↓↓↓
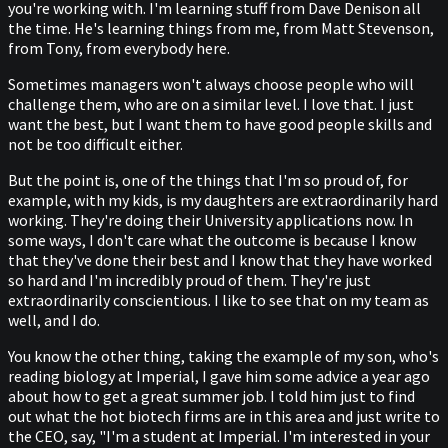
you're working with. I'm learning stuff from Dave Denison all
the time. He's learning things from me, from Matt Stevenson,
from Tony, from everybody here.
Sometimes managers won't always choose people who will
challenge them, who are on a similar level. I love that. I just
want the best, but I want them to have good people skills and
not be too difficult either.
But the point is, one of the things that I'm so proud of, for
example, with my kids, is my daughters are extraordinarily hard
working. They're doing their University applications now. In
some ways, I don't care what the outcome is because I know
that they've done their best and I know that they have worked
so hard and I'm incredibly proud of them. They're just
extraordinarily conscientious. I like to see that on my team as
well, and I do.
You know the other thing, taking the example of my son, who's
reading biology at Imperial, I gave him some advice a year ago
about how to get a great summer job. I told him just to find
out what the hot biotech firms are in this area and just write to
the CEO, say, "I'm a student at Imperial. I'm interested in your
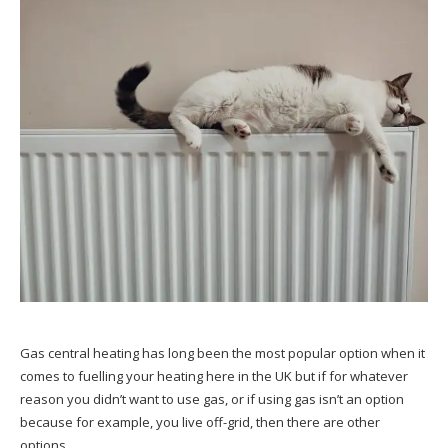
Gas central heating has long been the most popular option when it
comes to fuelling your heating here in the UK but if for whatever
reason you didn’t want to use gas, or if using gas isn’t an option
because for example, you live off-grid, then there are other
options.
↑↑↑
Only lines containing the string "hard" are needed. Pull each of them out of the records above.

EXERCISE OUTPUT =
example, with my kids, is my daughters are extraordinarily hard
so hard and I'm incredibly proud of them. They're just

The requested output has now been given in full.